|
Published in Mensa Magazine
July 1998
SOFTBALL: THE TRAINING GROUND FOR A WANNABE SPY
by Paul Spencer Sochaczewski © 1998
GENEVA, Switzerland
Buzz, a 19 year-old, short-of-hair and big-of-bicep Marine corporal,
swung too hard and popped up to me in center field, ending the game.
Our softball team of thirty-and forty-something conservationists,
statisticians, and administrators (who should have obeyed the dictum
that no man over forty has any business playing a sport that requires
a jock strap), had beaten the U.S. Marines, once again.
How could this be? These tough young men, beer-drinking, iron-pumping
and Semper Fi chanting, are hired to protect the U.S. Mission in
Geneva from terrorists, and by extension, protect all of us Americans
around the world.
What's happened to our warriors?
One of the benefits of a large, complex society is that people can
specialise, which means that some people can hire others to be their
gladiators. This, of course, makes it easy for the stay-at-home
old men to send young men off to fight for democracy, God, or cheap
gasoline. This cross-cultural approach, in which the men with the
power engage in none of the battle while the disenfranchised get
their legs blown off, often prolongs skirmishes. The Vietnam War
might have ended a lot more quickly had Lyndon Johnson and Ho Chi
Minh simply fought it out mano a mano, winner-take-all, thereby
avoiding the messy business it turned out to be.

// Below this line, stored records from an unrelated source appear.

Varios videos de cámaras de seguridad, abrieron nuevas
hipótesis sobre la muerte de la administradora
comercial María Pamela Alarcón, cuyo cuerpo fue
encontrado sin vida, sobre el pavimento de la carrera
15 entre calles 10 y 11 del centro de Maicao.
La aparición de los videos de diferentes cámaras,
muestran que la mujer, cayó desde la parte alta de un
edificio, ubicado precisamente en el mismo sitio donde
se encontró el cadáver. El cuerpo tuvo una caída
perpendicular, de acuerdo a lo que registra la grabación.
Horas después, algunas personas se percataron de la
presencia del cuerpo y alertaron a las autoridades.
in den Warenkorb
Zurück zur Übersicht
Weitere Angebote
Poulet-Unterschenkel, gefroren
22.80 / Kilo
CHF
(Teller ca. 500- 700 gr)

While the swords-for-hire boys sometimes fight real Normandy Beach-like
battles, they increasingly are likely to engage in symbolic struggles;
we call them sports stars. Is there a man among us who does not
empathise with, and perhaps dream of emulating, Walter Mitty-like,
Eric Cantona driving home a winning goal or Michael Schumacher bursting
through heavy traffic to win another grand prix?

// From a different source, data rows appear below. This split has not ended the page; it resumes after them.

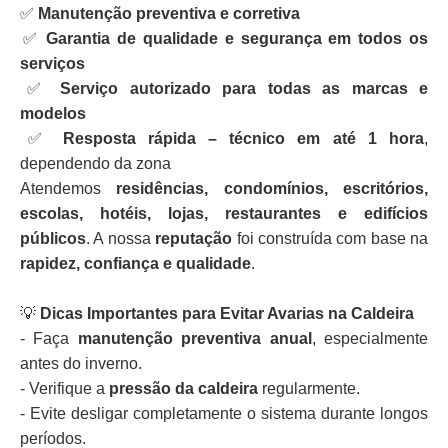
✅
Manutenção preventiva e corretiva
✅
Garantia de qualidade e segurança em todos os
serviços
✅
Serviço autorizado para todas as marcas e
modelos
✅
Resposta rápida – técnico em até 1 hora
,
dependendo da zona
Atendemos
residências, condomínios, escritórios,
escolas, hotéis, lojas, restaurantes e edifícios
públicos
. A nossa
reputação
foi construída com base na
rapidez, confiança e qualidade
.
💡
Dicas Importantes para Evitar Avarias na Caldeira
- Faça
manutenção preventiva anual
, especialmente
antes do inverno.
- Verifique a
pressão da caldeira
regularmente.
- Evite desligar completamente o sistema durante longos
períodos.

Now that we alpha males have gone sensitive, we tell anyone willing
to listen that warriorship today doesn't have to be brutal -- a
modern gladiator might equally stand up for the ideal of basic human
rights or blow the whistle on a polluting factory.
Yet I find that there is something innately appealing in getting
out of the armchair to fight a dragon. A single over the head of
a Marine shortstop is as sweet a reward as the bull's ears are to
a matador.
Why not go a step further and play the real game? Surely James Bond
and his ilk need replacing every once in a while.

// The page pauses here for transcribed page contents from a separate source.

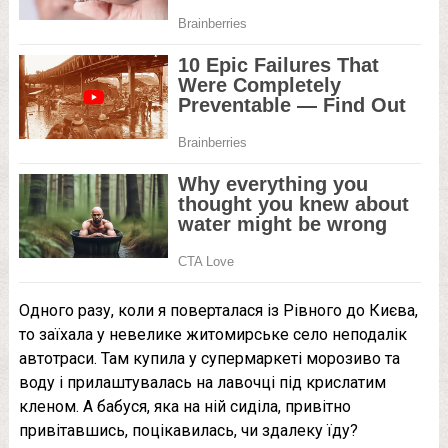
Одного разу, коли я поверталася із Рівного до Києва,
то заїхала у невелике житомирське село неподалік
автотраси. Там купила у супермаркеті морозиво та
воду і прилаштувалась на лавочці під крислатим
кленом. А бабуся, яка на ній сиділа, привітно
привітавшись, поцікавилась, чи здалеку їду?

As serendipity has it, I just read in a newsletter devoted to international
employment opportunities that the CIA is advertising for Clandestine
Service Officers. I always thought that CIA operatives were recruited
by Bogart-like men in trenchcoats who approached unwitting would-be
agents in a public toilet, and whispered "We have photos of
you with a woman other than your wife; would you like to do a small
project for The Firm?"
But no, the CIA of 1997 publicly seeks "an elite corps"
with "experience in international business or nuclear, biological
or chemical warfare." And a high grade-point average.
There's a problem though. I'm over the 35 year-old age limit. But
hey, I'm trying. I've bought a bunch of spy gadgets -- a tape recorder
concealed in a pen, a video camera mounted in a car radio antenna,
and a portable lie detector that I can attach to a phone. I even
have poison blowpipe darts I got from a Borneo tribesman who traded
the darts for my camera.
So what if I'm well into middle-age? Surely life experience counts.
I stole second against the U.S. Marines. Didn't even have to slide.